Research on digital transformation

March 6, 2020 | Hamilton, Ontario
Contributed by Sarah Janes, Communications Coordinator
McMaster Digital Transformation Research Centre. (Photo by Georgia Kirkos.)

The dark side of technology, techno-stress, cognitive load, and augmented reality sound like sci-fi terms, but they are all areas of research taking place at the McMaster Digital Transformation Research Centre (MDTRC).

The centre, located at the Ron Joyce Centre in Burlington, opened in 2017 and was founded by Khaled Hassanein and Milena Head of the DeGroote School of Business. The facility is the only one of its kind in Ontario and is at the forefront of this kind of research in Canada.

Vahid Assadi, Post Doctoral Fellow; Khaled Hassanein, Director; Zeynep Ozmen Tokcan, PhD Candidate; and Mahdi Mirhoseini, Post Doctoral Fellow. (Photo by Georgia Kirkos.)

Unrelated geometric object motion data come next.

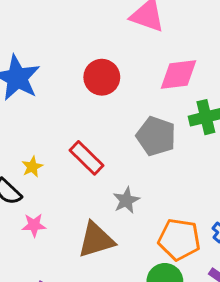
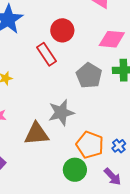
red rectangle: (87, 158) -> (46, 54), moved
gray star: (126, 200) -> (61, 113), size x1.5

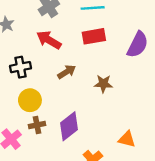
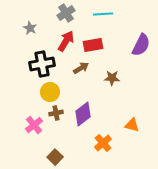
red rectangle: (94, 36) -> (93, 45), moved
red arrow: (49, 40) -> (66, 41), turned 90
black cross: (20, 67) -> (42, 64), size x1.4

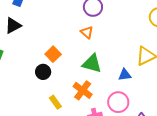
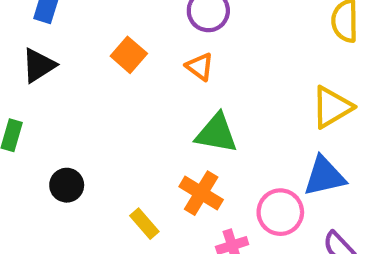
orange square: (53, 54) -> (129, 55), moved
black circle: (43, 72) -> (67, 185), moved
blue triangle: (125, 75) -> (324, 176), moved, size x1.5

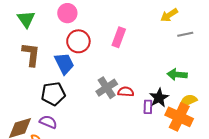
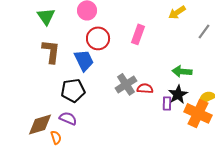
yellow arrow: (169, 15) -> (177, 12), moved
gray line: (185, 34) -> (204, 31), turned -42
green arrow: (177, 75) -> (182, 71), moved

Research on digital transformation at MDTRC is focused on improving the user experience with technology and is often done in collaboration with business organizations who want to enhance their customers’ satisfaction. The research uses a novel approach combining traditional research tools, such as interviews and questionnaires, with more objective neurophysiological tools. Neuro-Information Systems, or Neuro-IS, leverages neuroscience, and physiological measures to get a deeper understanding of how people interact with and make decisions using information and communication technologies. This work is done collaboratively with neuroscientists from the Department of Psychology, Neuroscience & Behaviour who offer complementary expertise.

“This is, in part, what makes the centre unique,” says Hassanein who is the Director of the Centre and Associate Dean Graduate Studies and Research at the DeGroote School of Business. “Our strength is bringing people together from different disciplines to work together on projects that relate to digital transformation.”

Mahdi Mirhoseini and Vagid Assadi

Mahdi Mirhoseini, Post Doctoral Fellow and Vahid Assadi, Post Doctoral Fellow. (Photo by Georgia Kirkos.)

A recent example is a project led by Goran Calic, Assistant Professor of Strategic Management at DeGroote, and involving several members of MDTRC showed individuals experiencing online distractions that compete for their cognitive resources as more likely to overrate the creativity of an idea presented to them. These results recently published in the prestigious Scientific Reports-Nature Journal have significant implications for managerial practice in relation to the potential loss of resources associated with such behaviour.

“The centre is a gem I hope more people will discover,” says Head, who is the Wayne C. Fox Chair in Business Innovation and Academic Director of the EMBA program. “The technology that we use can enhance academic research and we can help organizations in their mission to provide valuable experiences for their customers and employees.”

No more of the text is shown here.